Gericht: Oberlandesgericht Dresden
Beschluss verkündet am 07.02.2007
Aktenzeichen: Ss (OWi) 188/06
Rechtsgebiete: PolizeiVO, SächsPolG


Vorschriften:

PolizeiVO § 18 Abs. 1 Nr. 23
PolizeiVO § 18 Abs. 2
PolizeiVO § 15 Abs. 3
SächsPolG § 1 Abs. 1
SächsPolG § 9 Abs. 1
SächsPolG § 14
Eine sächsische Polizeiverordnung, die einen Anleinzwang für Hunde im Gemeindegebiet anordnet, findet ihre Ermächtigungsgrundlage im Polizeigesetz des Freistaates Sachsen. Sie verstößt jedenfalls dann gegen den Verfassungsgrundsatz der Verhältnismäßigkeit, wenn sie keine Ausnahmen vom allgemeinen Anleinzwang vorsieht. Die geltende "Polizeiverordnung über öffentliche Sicherheit und Ordnung in der Stadt Leipzig" vom 19. Mai 2004 entspricht insoweit den Anforderungen, weil im Stadtgebiet von Leipzig Freilaufflächen für Hunde (so genannte Hundewiesen) in beträchtlicher Anzahl vorhanden sind.
Oberlandesgericht Dresden

Aktenzeichen: Ss (OWi) 188/06

Beschluss

vom 07. Februar 2007

in der Bußgeldsache gegen

wegen: Verstoßes gegen die Polizeiverordnung über öffentliche Sicherheit und Ordnung in der Stadt Leipzig

Tenor:

1. Die Rechtsbeschwerde der Betroffenen gegen das Urteil des Amtsgerichts Leipzig vom 15. November 2005 wird als unbegründet verworfen.

2. Die Betroffene hat die Kosten ihres erfolglosen Rechtsmittels zu tragen.

Gründe:

I.

Das Amtsgericht Leipzig hat die Betroffene am 15. November 2005 wegen vorsätzlichen Nichtführens des Hundes an der Leine auf öffentlichen Flächen, die nicht als Freilauffläche ausgewiesen sind, zu einer Geldbuße von 70,00 EUR verurteilt.

Nach den amtsgerichtlichen Feststellungen führte die Betroffene am 10. März 2005 in der Zeit von 09.30 Uhr bis 09.45 Uhr im Naherholungsgebiet Silbersee in 04279 Leipzig, Ausgang B.-Kellermann-Straße einen Hund nicht an der Leine, obwohl der fragliche öffentliche Platz nicht als Frei(lauf)fläche (für Hunde) ausgewiesen ist.
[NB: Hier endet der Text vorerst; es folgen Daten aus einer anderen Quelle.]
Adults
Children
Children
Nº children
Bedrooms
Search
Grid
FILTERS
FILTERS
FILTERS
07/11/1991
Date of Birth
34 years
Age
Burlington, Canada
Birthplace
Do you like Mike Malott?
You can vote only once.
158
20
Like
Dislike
Der Hund lief unangeleint in einem Abstand von circa vier Metern neben der Betroffenen. Im fraglichen Bereich befanden sich keine sonstigen Personen oder Tiere.

Gegen das Urteil hat die Betroffene durch ihren Verteidiger rechtzeitig Rechtsbeschwerde eingelegt und zugleich beantragt, die Rechtsbeschwerde zur Fortbildung des materiellen Rechts zuzulassen. Mit der Sachrüge macht der Verteidiger insbesondere geltend, dass die Polizeiverordnung über öffentliche Sicherheit und Ordnung der Stadt Leipzig hinsichtlich ihrer Regelung über den Leinenzwang für Hunde im gesamten Stadtgebiet gegen höherrangiges Recht sowie das verfassungsrechtliche Bestimmtheits- und Übermaßgebot verstoße und daher unwirksam sei.
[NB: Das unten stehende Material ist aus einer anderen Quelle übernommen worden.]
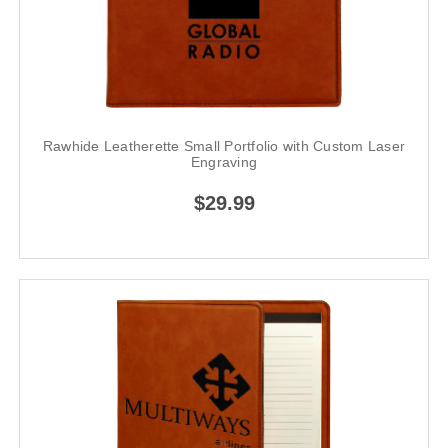
Rawhide Leatherette Small Portfolio with Custom Laser
Engraving
$29.99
Die Generalstaatsanwaltschaft Dresden hat beantragt, den Antrag auf Zulassung der Rechtsbeschwerde als unbegründet zu verwerfen.

II.

Mit Beschluss vom heutigen Tage hat der Senat - Der Einzelrichter - die Rechtsbeschwerde gegen das Urteil des Amtsgerichts Leipzig vom 15. November 2005 zur Fortbildung des Rechts zugelassen und die Sache dem Senat in der Besetzung mit drei Richtern übertragen.
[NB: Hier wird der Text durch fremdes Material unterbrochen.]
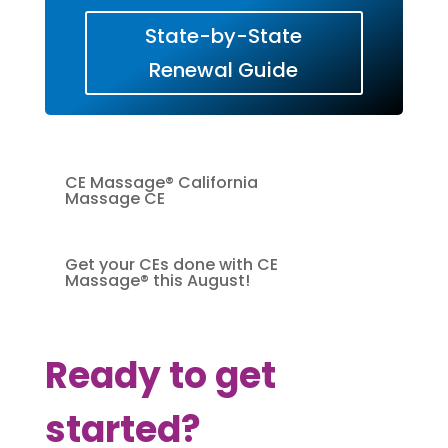
State-by-State
Renewal Guide
CE Massage® California
Massage CE
Get your CEs done with CE
Massage® this August!
Ready to get
started?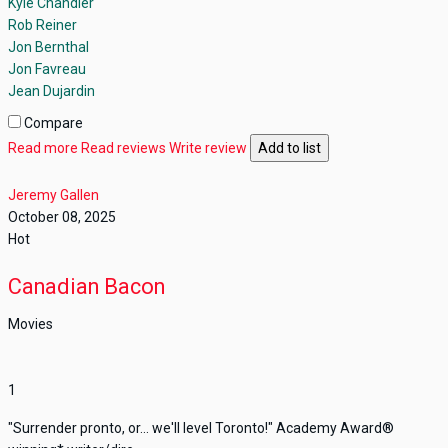
Kyle Chandler
Rob Reiner
Jon Bernthal
Jon Favreau
Jean Dujardin
Compare
Read more
Read reviews
Write review
Add to list
Jeremy Gallen
October 08, 2025
Hot
Canadian Bacon
Movies
1
"Surrender pronto, or... we'll level Toronto!" Academy Award®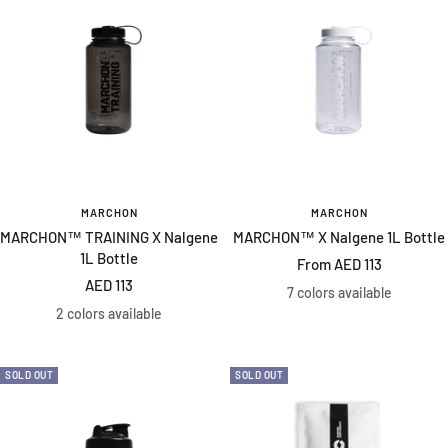
MARCHON
MARCHON
MARCHON™ TRAINING X Nalgene
MARCHON™ X Nalgene 1L Bottle
1L Bottle
Sale
From AED 113
Sale
AED 113
price
7 colors available
price
2 colors available
SOLD OUT
SOLD OUT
Die zulässige Rechtsbeschwerde hat im Ergebnis keinen Erfolg; die Überprüfung des Urteils aufgrund der erhobenen Sachrüge hat keinen Rechtsfehler zu Lasten der Betroffenen aufgedeckt.

1. Die Feststellungen tragen eine Verurteilung wegen vorsätzlichen Verstoßes gegen die Regelungen des § 18 Abs. 1 Nr. 23 i.V.m. § 15 Abs. 3 der Polizeiverordnung über öffentliche Sicherheit und Ordnung in der Stadt Leipzig (Beschluss der Ratsversammlung vom 19. Mai 2004, veröffentlicht im Leipziger Amtsblatt Nr. 12 vom 12. Juni 2004).

Gemäß § 15 Abs. 3 der vorgenannten Polizeiverordnung müssen "Hunde ... auf öffentlichen Straßen, Wegen und Plätzen sowie in öffentlichen Grün- und Erholungsanlagen, sofern diese nicht als Freilaufflächen ausgewiesen sind, zum Schutz von Mensch und Tier stets von einer geeigneten Person an der Leine geführt werden".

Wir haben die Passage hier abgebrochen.